Geschrieben am 16. August 2008 von für Comic, Crimemag

Rutu Modan: Blutspuren

Terror, Blut und Modder?

Ein Comic aus Israel, der Blutspuren heißt und mit einem Bombenattentat zu tun hat – alles klar, oder? Nein, ganz anders …. findet Thomas Wörtche.

Wenn Gewalt, Mord und Terror an der Tagesordnung sind wie im Alltag in Israel, dann geht auch die Kunst anders damit um, als sie es in Gesellschaften tut, an deren Oberfläche diese Schauderhaftigkeiten nicht so ubiquitär sind.
Die Comic-Künstlerin Rutu Modan aus Tel Aviv erzählt in ihrem „Autoren-Comic“ (Bilder und Szenario stammen von Modan) Blutspuren über einen Mann, der angeblich bei einem Bombenattentat ums Leben kommen ist. Bzw. dessen Anwesenheit am Ort der Explosion aus den spärlichen Häppchen menschlichen Gewebes und anderen Teilen nicht zweifelsfrei bestätigt werden kann. In klaren, kunstvoll reduzierten und präzisen Bildern schildert Rutu Modan – die man auch von dem spannenden Cargo-Projekt (Comic-Reportagen aus dem realen Israel, u.a. eben von ihr) kennt – die Suche nach diesem vielleicht toten, vielleicht verschwundenen Mann, die Rekonstruktion seiner letzten Minuten, die sein Sohn und eine junge Frau unternehmen. Die Frau, wegen ihres sehr eigenen Aussehens „Giraffe“ genannt, behauptet, die Geliebte des ominösen Gabriel Franco gewesen zu sein, was der Sohn nicht glauben mag. Sie möchte Gewissheit über Gabriels Tod, damit könnte sie leichter leben als mit dem Verdacht, von ihm verlassen worden zu sein. Der Sohn ist skeptisch, schließlich kennt er seinen Vater.

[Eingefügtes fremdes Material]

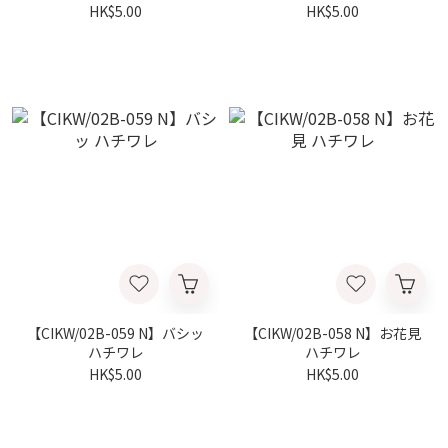
ワレ
HK$5.00
HK$5.00
【CIKW/02B-059 N】バシッ
【CIKW/02B-058 N】お花見
ハチワレ
ハチワレ
HK$5.00
HK$5.00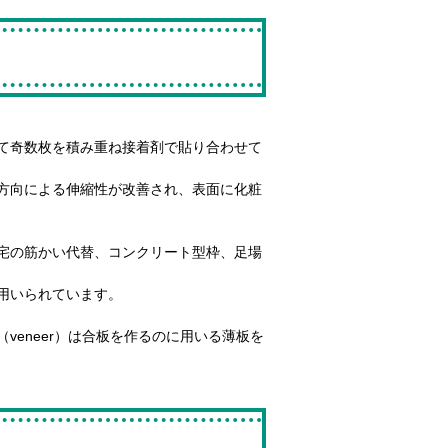
て奇数枚を積み重ね接着剤で貼り合わせて
方向による伸縮性が改善され、表面に化粧
宅の筋かい代替、コンクリート型枠、足場
用いられています。
eneer）は合板を作るのに用いる薄板を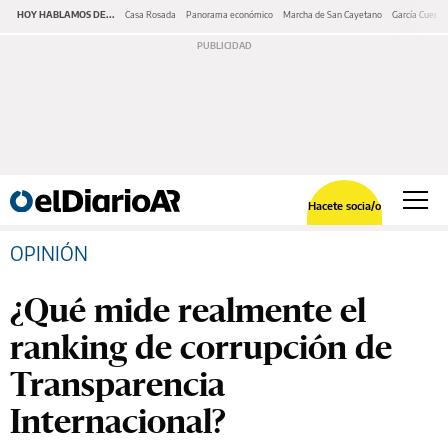
HOY HABLAMOS DE...
Casa Rosada
Panorama económico
Marcha de San Cayetano
García Cuerva
Hacete socia/o
OPINIÓN
¿Qué mide realmente el
ranking de corrupción de
Transparencia
Internacional?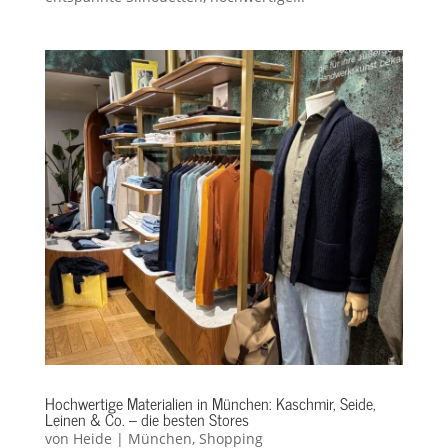
Hochwertige Materialien in München: Kaschmir, Seide,
Leinen & Co. – die besten Stores
von
Heide
|
München
,
Shopping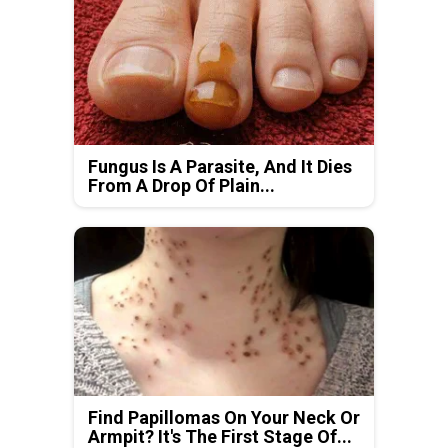
Fungus Is A Parasite, And It Dies
From A Drop Of Plain...
Find Papillomas On Your Neck Or
Armpit? It's The First Stage Of...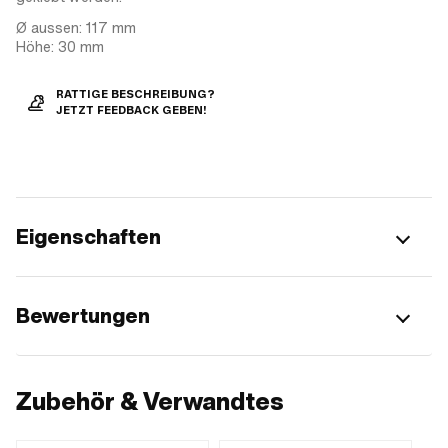
Ø aussen: 117 mm
Höhe: 30 mm
RATTIGE BESCHREIBUNG?
JETZT FEEDBACK GEBEN!
Eigenschaften
Bewertungen
Zubehör & Verwandtes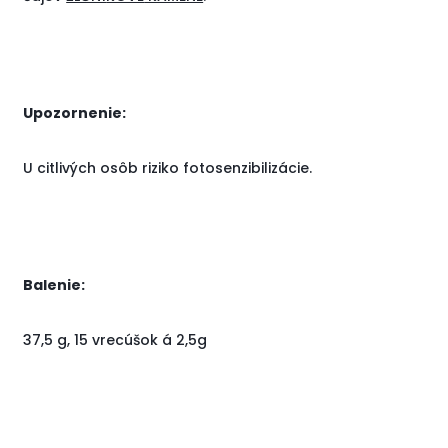
Upozornenie:
U citlivých osôb riziko fotosenzibilizácie.
Balenie:
37,5 g, 15 vrecúšok á 2,5g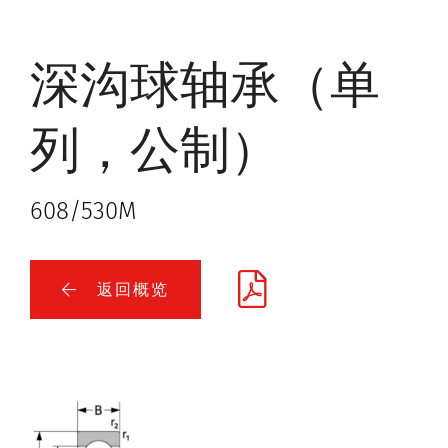
深沟球轴承（单
列，公制）
608/530M
返回概览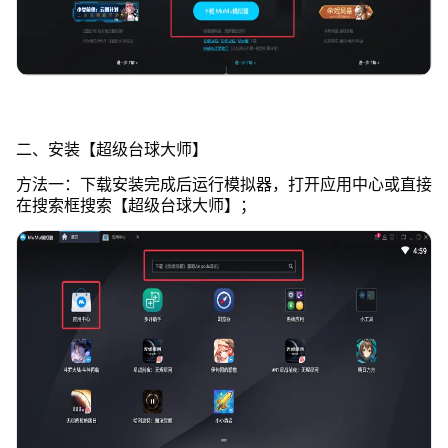
二、安装【超级台球大师】
方法一：下载安装完成后运行模拟器，打开应用中心或直接
在搜索框搜索【超级台球大师】；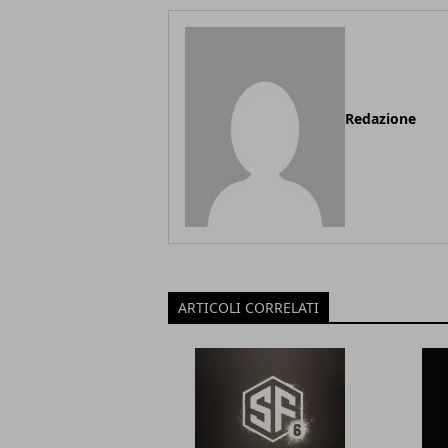
Redazione
ARTICOLI CORRELATI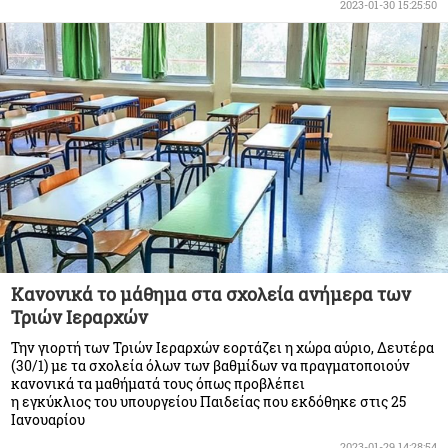
2023-01-30 15:25:50
Κανονικά το μάθημα στα σχολεία ανήμερα των
Τριών Ιεραρχών
Την γιορτή των Τριών Ιεραρχών εορτάζει η χώρα αύριο, Δευτέρα
(30/1) με τα σχολεία όλων των βαθμίδων να πραγματοποιούν
κανονικά τα μαθήματά τους όπως προβλέπει
η εγκύκλιος του υπουργείου Παιδείας που εκδόθηκε στις 25
Ιανουαρίου
2023-01-29 14:28:54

Die „Blutspuren“ bzw. die „Austrittswunden“ (laut dem englischen Titel), die die beiden untersuchen, erweisen sich dabei eher als psychische Verletzungen. Die Blutspur, die sich als alltäglicher Terror durch Israel zieht, ist in dieser graphic novel nicht Kulisse, sondern Voraussetzung. Sie ist Bestandteil von privatem Leben und sogar möglicherweise, grausig und zynisch gewendet, für Gabriel Franco die Möglichkeit, verschiedene Identitäten zu leben. Geschützt durch Leid und Elend, die ihm ein effektives Abtauchen erlauben, auf Kosten der Menschen, die ihn lieben. Psychische Gewalt ist eben auch kriminell.

Kluge Panels

Rutu Modan ist eine begnadete Erzählerin, die das Medium der Bildgeschichte virtuos beherrscht. Ihre Panels, die sich dehnen und zusammenziehen, im beinahe mittelalterlichen Sinn mit Bedeutungsproportionen arbeiten, und überhaupt strengstens auf Semantik hin angelegt sind, sind Wunderwerke der Gewichtung und Balance. Die Farben sind artifiziell, eher ästhetisch-optischen Erwägungen geschuldet, denn naturalistischer Mimikry. Und der Text ist so minimalistisch (und deutlich gelettert), dass eine schnelle und flüssige „Lesbarkeit“ garantiert ist. Klarheit und Transparenz der Graphik stehen so in schönster dialektischer Spannung zu der Story, die durchaus tricky ist. Als Liebesgeschichte (u.a. weil zwischen dem suchenden Sohn und der suchenden Geliebten des Vaters natürlich ein Liebesmatch beginnt) und als Kriminalgeschichte der subtileren Art. Dankeswerterweise ist Blutspuren nämlich kein Polit-Thriller-affines Teil, das uns mal so richtig erklärt, wie’s abgeht in Palästina …

Thomas Wörtche


Rutu Modan: Blutspuren (Exit Wounds, 2006). Graphic Novel. Aus dem Hebräischen von Barbara Linner. Edition Moderne 2008. 166 Seiten. 28,00 Euro.